La voz del hombre se suavizó, volviéndose casi fluida:
—El Arte de la Ventaja, un antiguo texto japonés. Hay muchas estrategias más sutiles que romper una nariz.
—Supongo que se me fue la cabeza —murmuró Keo.
—¡Desde luego, casi pierdes las cabeza! —se rio Tokugawa—. A mí no gusta el homosexual, también. Pero ahora mismo los nazis gustan mucho tapar culos de cadáveres. Japón los necesita para que las tripas no salgan fuera. —Separó las piernas y se colocó las manos en las caderas, de pie frente a Keo—. Escucha. Tú compórtate. Yo me comporto contigo. Conozco a Benny Goodman, a Count Basie…
Le mostró discos polvorientos que había robado de casas saqueadas.
—Antes de la guerra, conozco tango y foxtrot. Soy un verdadero aficionado al jazz, un chico del swing.
Keo se inclinó hacia un lado, a punto de desvanecerse.
—Creo que… necesito tumbarme.
—De acuerdo. Paciencia. Ese alemán persigue a muchos chicos. Es una vergüenza para los Nazis. Pronto será asfixiado mientras duerme. Tú tienes muchos fans. Puedes volver al Club Argentina. Si comportas.

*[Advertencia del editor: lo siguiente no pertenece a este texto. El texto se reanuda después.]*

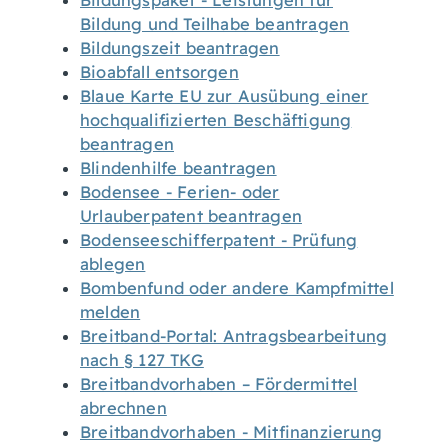
Bildungspaket - Leistungen für
Bildung und Teilhabe beantragen
Bildungszeit beantragen
Bioabfall entsorgen
Blaue Karte EU zur Ausübung einer
hochqualifizierten Beschäftigung
beantragen
Blindenhilfe beantragen
Bodensee - Ferien- oder
Urlauberpatent beantragen
Bodenseeschifferpatent - Prüfung
ablegen
Bombenfund oder andere Kampfmittel
melden
Breitband-Portal: Antragsbearbeitung
nach § 127 TKG
Breitbandvorhaben – Fördermittel
abrechnen
Breitbandvorhaben - Mitfinanzierung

Dos holandeses corpulentos cargaron con Keo por un sendero de ceniza hasta unos barracones. En el interior, los camastros estaban rodeados de trapos y sábanas a modo de cortinas para obtener algo de privacidad. Dentro de cada uno de aquellos espacios se movía un ser humano que hedía por la falta de aseo y cuyas ropas estaban manchadas por la disentería. Pasó junto a un grupo que lloraba mientras alguien cubría el rostro de un niño con una sábana.
Los brazos de los holandeses aún le sostenían cuando se decidió a gritar:
—¡No os rindáis! Nunca os rindáis.
Lo tumbaron en un catre que estaba separado de los demás por trapos sucios a un lado y una sábana manchada de sangre al otro. La mancha parecía extenderse ante sus ojos y formar una enorme flor de cinco pétalos. Creyó que incluso podía percibir su aroma a hibisco. El sudor le empapaba la cara. Empezó a delirar. Estaba en casa, en Honolulú. La grasa del pescado al vapor le chorreaba por la barbilla. Olor a limu y ‘opihi, a algas y lapas. Rastros de sal marina en sus piernas, manos encallecidas de tanto remar en su canoa.

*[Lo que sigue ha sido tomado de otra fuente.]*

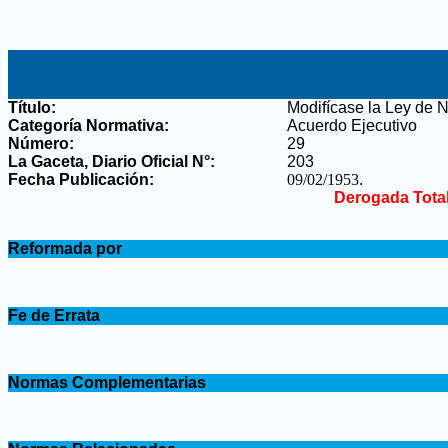
Título:
Modifícase la Ley de 
Categoría Normativa:
Acuerdo Ejecutivo
Número:
29
La Gaceta, Diario Oficial N°
:
203
Fecha Publicación:
09/02/1953
.
Derogada Tota
.
Reformada por
.
.
Fe de Errata
.
.
Normas Complementarias
.
.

—Mamá. —Se incorporó llorando, extendiendo los brazos hacia delante.
Oyó un murmullo, y ella estaba allí. Dorada, bañada en un aroma dulce, tocando sus mejillas con manos que olían a cilantro.

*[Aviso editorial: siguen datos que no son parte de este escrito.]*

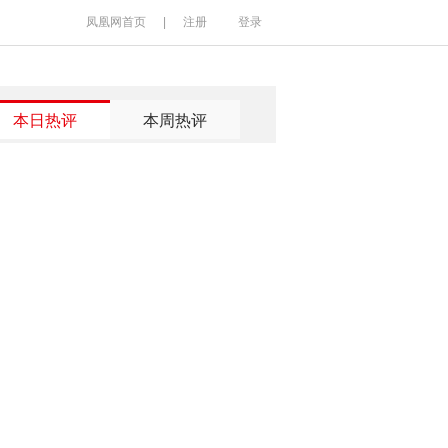
凤凰网首页
|
注册
登录
本日热评
本周热评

—Pehea ‘oe, pehea ‘oe? —murmuraba su madre—. ¿Cómo estás, hijo?
Espantó las moscas de su cara e introdujo una cucharada de agua de mar y algas marinas entre sus labios.
—Traga. Traga. El agua de mar es lo mismo que la sangre humana. Noventa y siete elementos. Las algas te dan hierro. Crecerás fuerte con el tiempo. Ahora, duerme… Mamá te bajará la fiebre con una canción.
Mientras su cuerpo temblaba cada vez con más fiebre, Leilani le limpiaba las extremidades y las frotaba con aceite de kukui. Y cantaba. Su voz era tan suave y cantarina que el resto de los presos se volvían para escucharla, sin ver a nadie más que a aquel hombre de piel morena que ardía de fiebre.